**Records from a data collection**
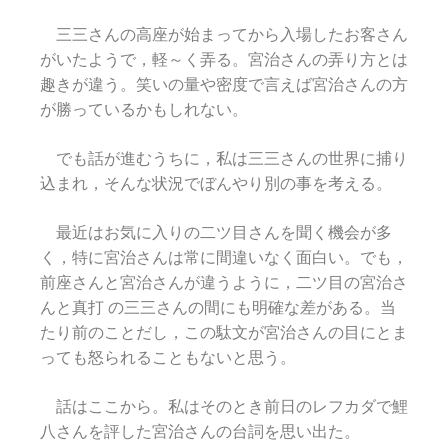
三三さんの高座が始まってから入場したお客さん
がいたようで，軽～く弄る。宮治さんの弄り方とは
趣きが違う。笑いの量や密度で言えば宮治さんの方
が勝っているかもしれない。
でも話が進むうちに，私は三三さんの世界に捕り
込まれ，そんな状況でぼんやり別の事を考える。
最近はお気に入りの二ツ目さんを聞く機会が多
く，特に宮治さんは常に間違いなく面白い。でも，
前座さんと宮治さんが違うように，二ツ目の宮治さ
んと真打 の三三さんの間にも明確な差がある。当
たり前のことだし，この駄文が宮治さんの目にとま
っても怒られることもないと思う。
話はここから。私はそのとき前日のレフカダで鯉
八さんを評した宮治さんの台詞を思い出た。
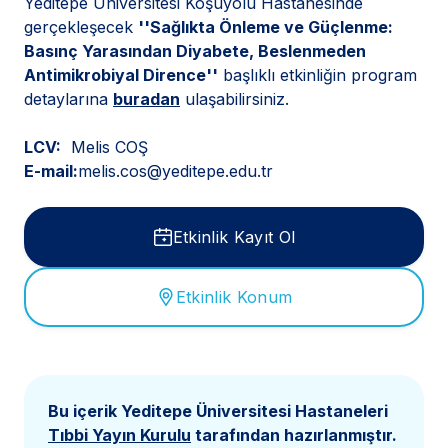
Yeditepe Üniversitesi Koşuyolu Hastanesinde
gerçekleşecek
''Sağlıkta Önleme ve Güçlenme:
Basınç Yarasından Diyabete, Beslenmeden
Antimikrobiyal Dirence''
başlıklı etkinliğin program
detaylarına
buradan
ulaşabilirsiniz.
LCV:
Melis COŞ
E-mail:
melis.cos@yeditepe.edu.tr
Etkinlik Kayıt Ol
Etkinlik Konum
Bu içerik Yeditepe Üniversitesi Hastaneleri
Tıbbi Yayın Kurulu
tarafından hazırlanmıştır.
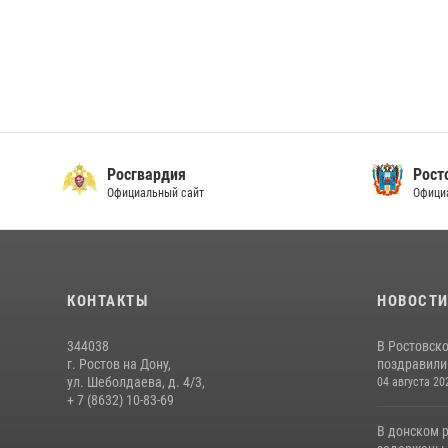
Росгвардия
Рост
Официальный сайт
Офици
КОНТАКТЫ
НОВОСТ
344038
В Ростовск
г. Ростов на Дону,
поздравили 
ул. Шеболдаева, д. 4/3,
04 августа 20
+ 7 (8632) 10-83-69
В донском 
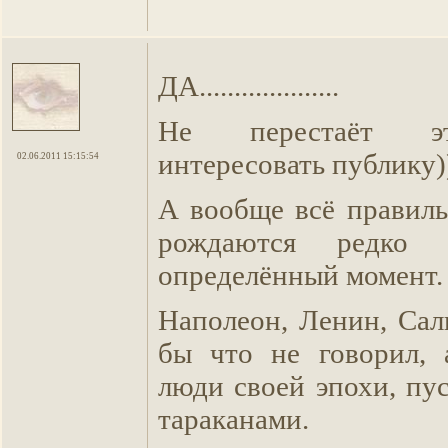
ДА....................
Не перестаёт э
интересовать публику))
02.06.2011 15:15:54
А вообще всё правиль
рождаются редко
определённый момент.
Наполеон, Ленин, Сал
бы что не говорил, 
люди своей эпохи, пу
тараканами.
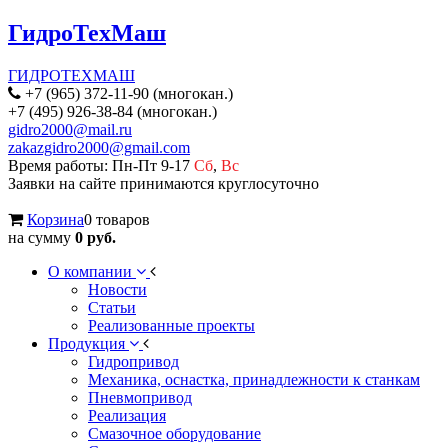
ГидроТехМаш
ГИДРОТЕХМАШ
+7 (965) 372-11-90 (многокан.)
+7 (495) 926-38-84 (многокан.)
gidro2000@mail.ru
zakazgidro2000@gmail.com
Время работы: Пн-Пт 9-17
Сб
,
Вс
Заявки на сайте принимаются круглосуточно
Корзина
0 товаров
на сумму
0 руб.
О компании
Новости
Статьи
Реализованные проекты
Продукция
Гидропривод
Механика, оснастка, принадлежности к станкам
Пневмопривод
Реализация
Смазочное оборудование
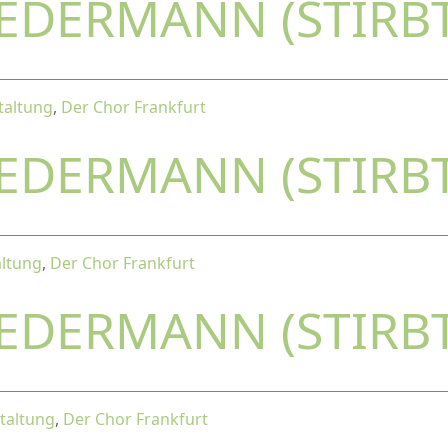
JEDERMANN (STIRB
taltung
,
Der Chor Frankfurt
JEDERMANN (STIRB
altung
,
Der Chor Frankfurt
JEDERMANN (STIRB
taltung
,
Der Chor Frankfurt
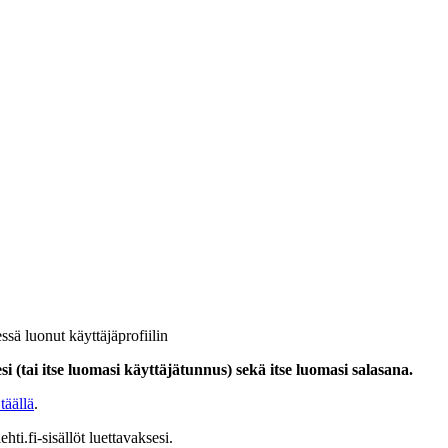
ssä luonut käyttäjäprofiilin
i (tai itse luomasi käyttäjätunnus) sekä itse luomasi salasana.
täällä
.
hti.fi-sisällöt luettavaksesi.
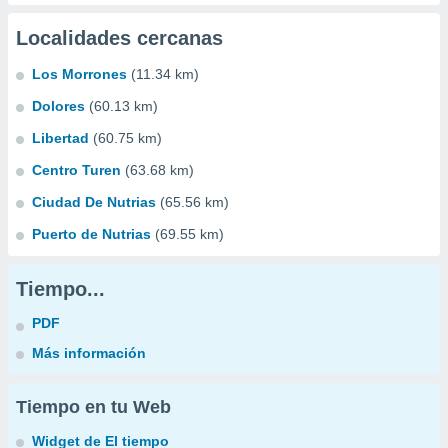
Localidades cercanas
Los Morrones
(11.34 km)
Dolores
(60.13 km)
Libertad
(60.75 km)
Centro Turen
(63.68 km)
Ciudad De Nutrias
(65.56 km)
Puerto de Nutrias
(69.55 km)
Tiempo...
PDF
Más información
Tiempo en tu Web
Widget de El tiempo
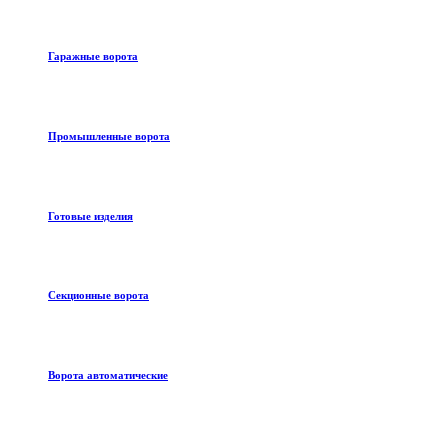
Гаражные ворота
Промышленные ворота
Готовые изделия
Секционные ворота
Ворота автоматические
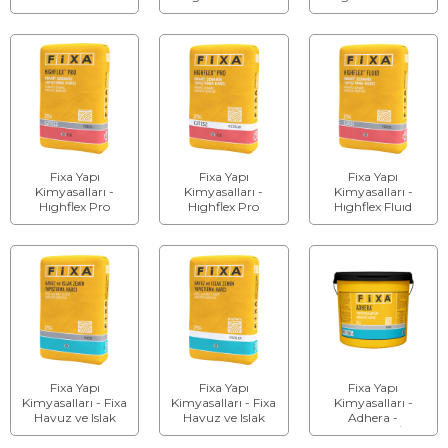
Seramik
Seramik
Seramik
Yapıştırma Harcı
Yapıştırma Harcı
Yapıştırma Harcı
C2TE (Beyaz)
C2TES1
C2TES1 (Beyaz)
Fixa Yapı
Fixa Yapı
Fixa Yapı
Kimyasalları -
Kimyasalları -
Kimyasalları -
Hıghflex Pro
Hıghflex Pro
Hıghflex Fluıd
Granit Seramik
Granit Seramik
Granit Seramik
Yapıştırma Harcı
Yapıştırma Harcı
Yapıştırma Harcı
C2TES2
C2TES2 (Beyaz)
C2ES1
Fixa Yapı
Fixa Yapı
Fixa Yapı
Kimyasalları - Fixa
Kimyasalları - Fixa
Kimyasalları -
Havuz ve Islak
Havuz ve Islak
Adhera -
Zemin Yapıştırma
Zemin Yapıştırma
Yapıştırıcılar İçin
Harcı
Harcı (Beyaz)
Bağlayıcı Astar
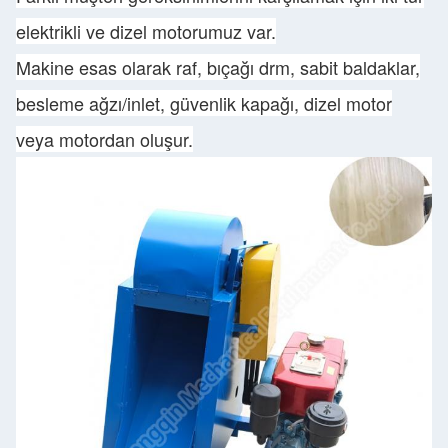
elektrikli ve dizel motorumuz var.
Makine esas olarak raf, bıçağı drm, sabit baldaklar,
besleme ağzı/inlet, güvenlik kapağı, dizel motor
veya motordan oluşur.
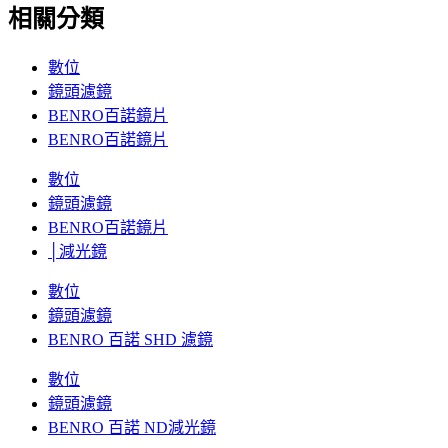
相關分類
數位
鏡頭濾鏡
BENRO百諾鏡片
BENRO百諾鏡片
數位
鏡頭濾鏡
BENRO百諾鏡片
│減光鏡
數位
鏡頭濾鏡
BENRO 百諾 SHD 濾鏡
數位
鏡頭濾鏡
BENRO 百諾 ND減光鏡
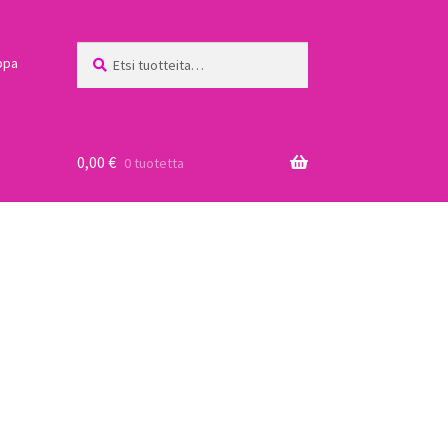
Etsi:
Haku
ppa
0,00
€
0 tuotetta
a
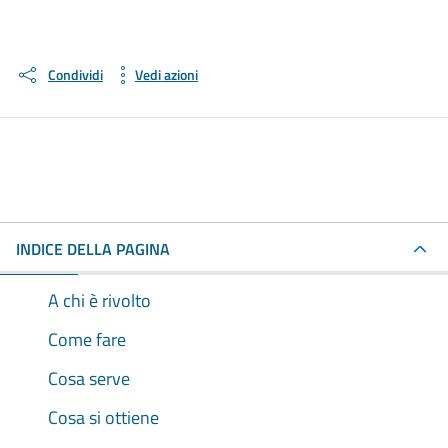
Condividi
Vedi azioni
INDICE DELLA PAGINA
A chi è rivolto
Come fare
Cosa serve
Cosa si ottiene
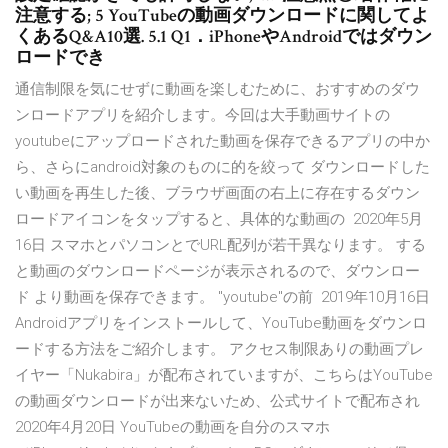
注意する; 5 YouTubeの動画ダウンロードに関してよ
くあるQ&A10選. 5.1 Q1．iPhoneやAndroidではダウン
ロードでき
通信制限を気にせずに動画を楽しむために、おすすめのダウ
ンロードアプリを紹介します。今回は大手動画サイトの
youtubeにアップロードされた動画を保存できるアプリの中か
ら、さらにandroid対象のものに的を絞って ダウンロードした
い動画を再生した後、ブラウザ画面の右上に存在するダウン
ロードアイコンをタップすると、具体的な動画の 2020年5月
16日 スマホとパソコンとでURL配列が若干異なります。 する
と動画のダウンロードページが表示されるので、ダウンロー
ド より動画を保存できます。 "youtube"の前 2019年10月16日
Androidアプリをインストールして、YouTube動画をダウンロ
ードする方法をご紹介します。 アクセス制限ありの動画プレ
イヤー「Nukabira」が配布されていますが、こちらはYouTube
の動画ダウンロードが出来ないため、公式サイトで配布され
2020年4月20日 YouTubeの動画を自分のスマホ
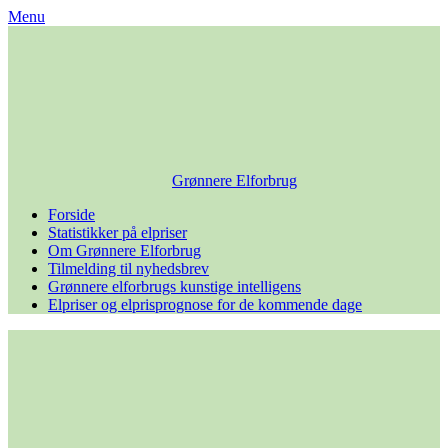
Skip
Menu
to
content
Grønnere Elforbrug
Forside
Statistikker på elpriser
Om Grønnere Elforbrug
Tilmelding til nyhedsbrev
Grønnere elforbrugs kunstige intelligens
Elpriser og elprisprognose for de kommende dage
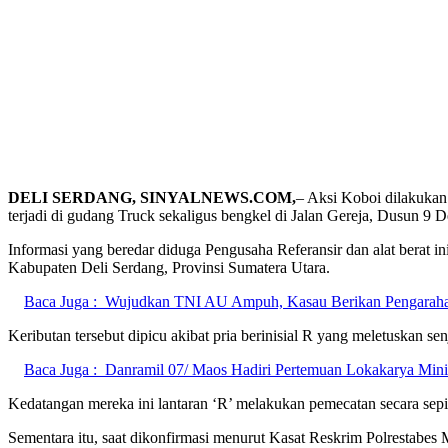
DELI SERDANG, SINYALNEWS.COM,
– Aksi Koboi dilakukan 
terjadi di gudang Truck sekaligus bengkel di Jalan Gereja, Dusun 9 
Informasi yang beredar diduga Pengusaha Referansir dan alat berat i
Kabupaten Deli Serdang, Provinsi Sumatera Utara.
Baca Juga :
Wujudkan TNI AU Ampuh, Kasau Berikan Pengaraha
Keributan tersebut dipicu akibat pria berinisial R yang meletuskan se
Baca Juga :
Danramil 07/ Maos Hadiri Pertemuan Lokakarya Mini 
Kedatangan mereka ini lantaran ‘R’ melakukan pemecatan secara sep
Sementara itu, saat dikonfirmasi menurut Kasat Reskrim Polrestabes M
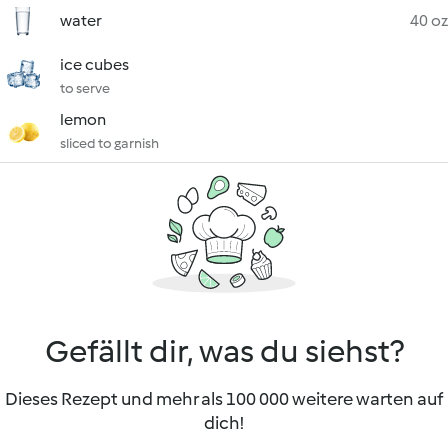
water
40 oz
ice cubes
to serve
lemon
sliced to garnish
Gefällt dir, was du siehst?
Dieses Rezept und mehr als 100 000 weitere warten auf
dich!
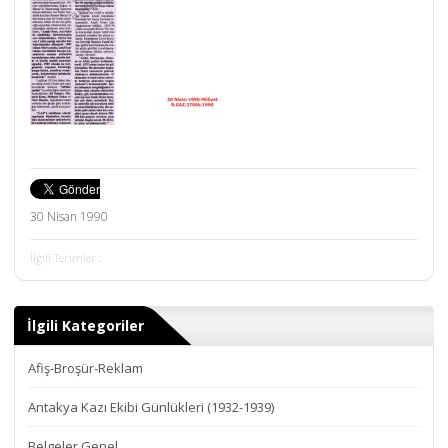
30 Nisan 1990
İlgili Terimler :
İlgili Kategoriler
Afiş-Broşür-Reklam
Antakya Kazı Ekibi Günlükleri (1932-1939)
Belgeler Genel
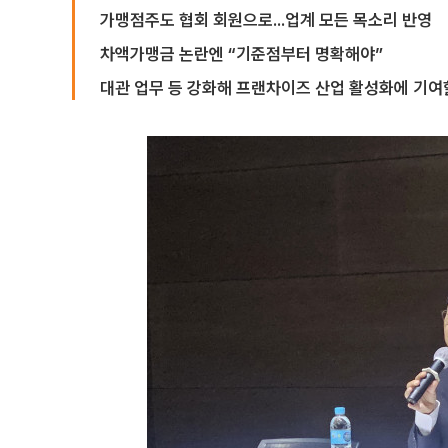
가맹점주도 협회 회원으로...업계 모든 목소리 반영
차액가맹금 논란엔 “기준점부터 명확해야”
대관 업무 등 강화해 프랜차이즈 산업 활성화에 기여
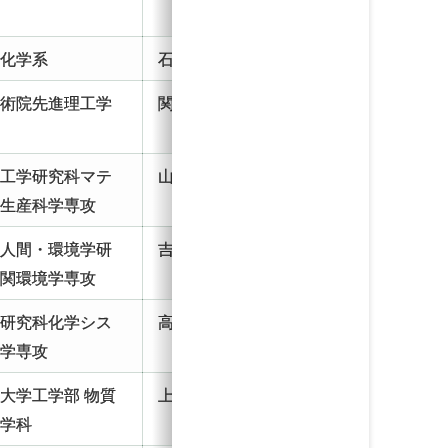
攻
院化学系
石谷・前田研 D3
学術院先進理工学
関根研 D3
科
院工学研究科マテ
山下研 D3
ル生産科学専攻
院人間・環境学研
吉田研 D1
相関環境学専攻
系研究科化学シス
高鍋研 D1
工学専攻
大学工学部 物質
上田研 D1
化学科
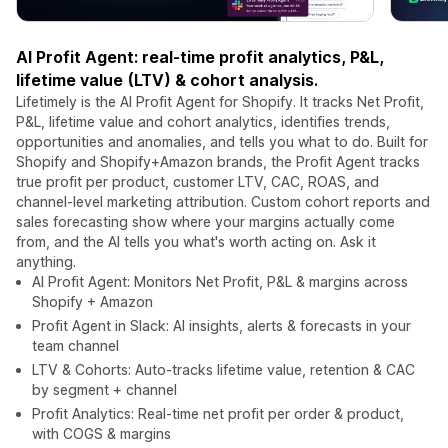
AI Profit Agent: real-time profit analytics, P&L,
lifetime value (LTV) & cohort analysis.
Lifetimely is the AI Profit Agent for Shopify. It tracks Net Profit,
P&L, lifetime value and cohort analytics, identifies trends,
opportunities and anomalies, and tells you what to do. Built for
Shopify and Shopify+Amazon brands, the Profit Agent tracks
true profit per product, customer LTV, CAC, ROAS, and
channel-level marketing attribution. Custom cohort reports and
sales forecasting show where your margins actually come
from, and the AI tells you what's worth acting on. Ask it
anything.
AI Profit Agent: Monitors Net Profit, P&L & margins across
Shopify + Amazon
Profit Agent in Slack: AI insights, alerts & forecasts in your
team channel
LTV & Cohorts: Auto-tracks lifetime value, retention & CAC
by segment + channel
Profit Analytics: Real-time net profit per order & product,
with COGS & margins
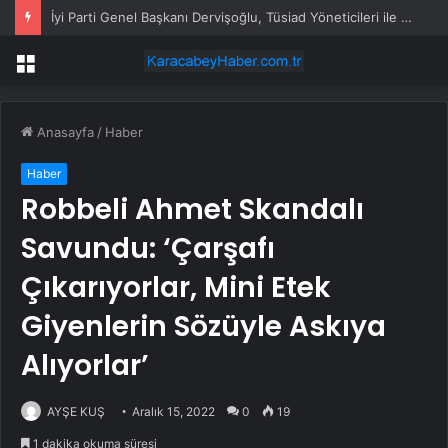
İyi Parti Genel Başkanı Dervişoğlu, Tüsiad Yöneticileri ile Bir Araya Geldi
Menü
Anasayfa
/
Haber
Haber
Robbeli Ahmet Skandalı
Savundu: ‘Çarşafı
Çıkarıyorlar, Mini Etek
Giyenlerin Sözüyle Askıya
Alıyorlar’
AYŞE KUŞ
Aralık 15, 2022
0
19
1 dakika okuma süresi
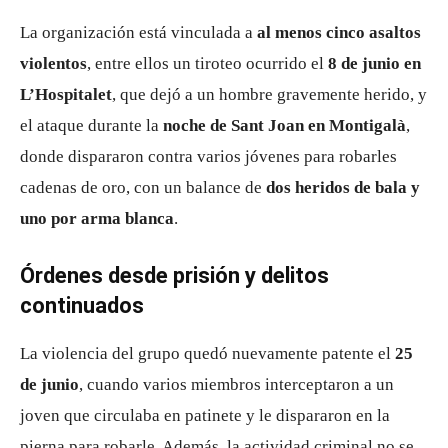
La organización está vinculada a
al menos cinco asaltos
violentos
, entre ellos un tiroteo ocurrido el
8 de junio en
L’Hospitalet
, que dejó a un hombre gravemente herido, y
el ataque durante la
noche de Sant Joan en Montigalà
,
donde dispararon contra varios jóvenes para robarles
cadenas de oro, con un balance de
dos heridos de bala y
uno por arma blanca
.
Órdenes desde prisión y delitos
continuados
La violencia del grupo quedó nuevamente patente el
25
de junio
, cuando varios miembros interceptaron a un
joven que circulaba en patinete y le dispararon en la
pierna para robarle. Además, la actividad criminal no se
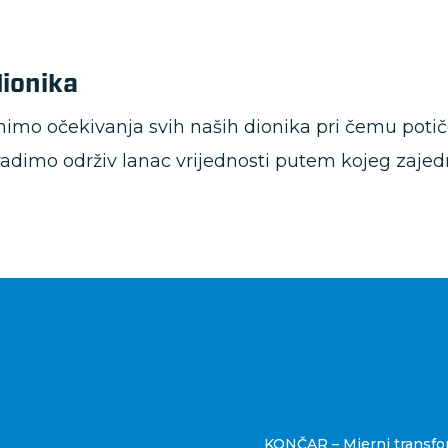
dionika
nimo očekivanja svih naših dionika pri čemu poti
adimo održiv lanac vrijednosti putem kojeg zajed
štva
KONČAR – Mjerni transfo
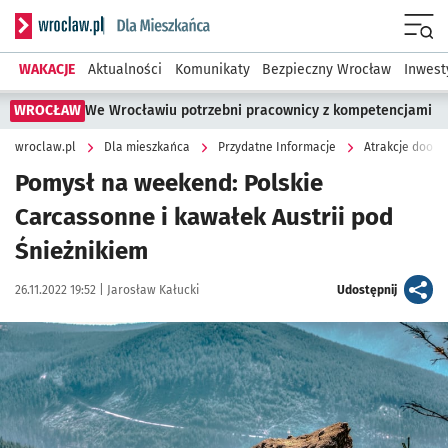
Serwis informacyjny wroclaw.pl podserwis: Dla mieszkańca
Menu
WAKACJE
Aktualności
Komunikaty
Bezpieczny Wrocław
Inwest
WROCŁAW
We Wrocławiu potrzebni pracownicy z kompetencjami
wroclaw.pl
Dla mieszkańca
Przydatne Informacje
Atrakcje dooko
Pomysł na weekend: Polskie
Carcassonne i kawałek Austrii pod
Śnieżnikiem
Data publikacji:
Autor:
artykuł
26.11.2022 19:52 |
Jarosław Kałucki
Udostępnij
Kliknij, aby powiększyć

**Exercise prompt**
Extract, word for word, every line from the one containing "LTV & Cohorts: Auto-tracks" to the end of the data above, both ends included, and leave out the pictures.

**Exercise solution**
LTV & Cohorts: Auto-tracks lifetime value, retention & CAC
by segment + channel
Profit Analytics: Real-time net profit per order & product,
with COGS & margins
İyi Parti Genel Başkanı Dervişoğlu, Tüsiad Yöneticileri ile Bir Araya Geldi
Menü
Anasayfa
/
Haber
Haber
Robbeli Ahmet Skandalı
Savundu: ‘Çarşafı
Çıkarıyorlar, Mini Etek
Giyenlerin Sözüyle Askıya
Alıyorlar’
AYŞE KUŞ
Aralık 15, 2022
0
19
1 dakika okuma süresi
La organización está vinculada a
al menos cinco asaltos
violentos
, entre ellos un tiroteo ocurrido el
8 de junio en
L’Hospitalet
, que dejó a un hombre gravemente herido, y
el ataque durante la
noche de Sant Joan en Montigalà
,
donde dispararon contra varios jóvenes para robarles
cadenas de oro, con un balance de
dos heridos de bala y
uno por arma blanca
.
Órdenes desde prisión y delitos
continuados
La violencia del grupo quedó nuevamente patente el
25
de junio
, cuando varios miembros interceptaron a un
joven que circulaba en patinete y le dispararon en la
pierna para robarle. Además, la actividad criminal no se
dionika
nimo očekivanja svih naših dionika pri čemu poti
adimo održiv lanac vrijednosti putem kojeg zajed
štva
KONČAR – Mjerni transfo
Serwis informacyjny wroclaw.pl podserwis: Dla mieszkańca
Menu
WAKACJE
Aktualności
Komunikaty
Bezpieczny Wrocław
Inwest
WROCŁAW
We Wrocławiu potrzebni pracownicy z kompetencjami
wroclaw.pl
Dla mieszkańca
Przydatne Informacje
Atrakcje dooko
Pomysł na weekend: Polskie
Carcassonne i kawałek Austrii pod
Śnieżnikiem
Data publikacji:
Autor:
artykuł
26.11.2022 19:52 |
Jarosław Kałucki
Udostępnij
Kliknij, aby powiększyć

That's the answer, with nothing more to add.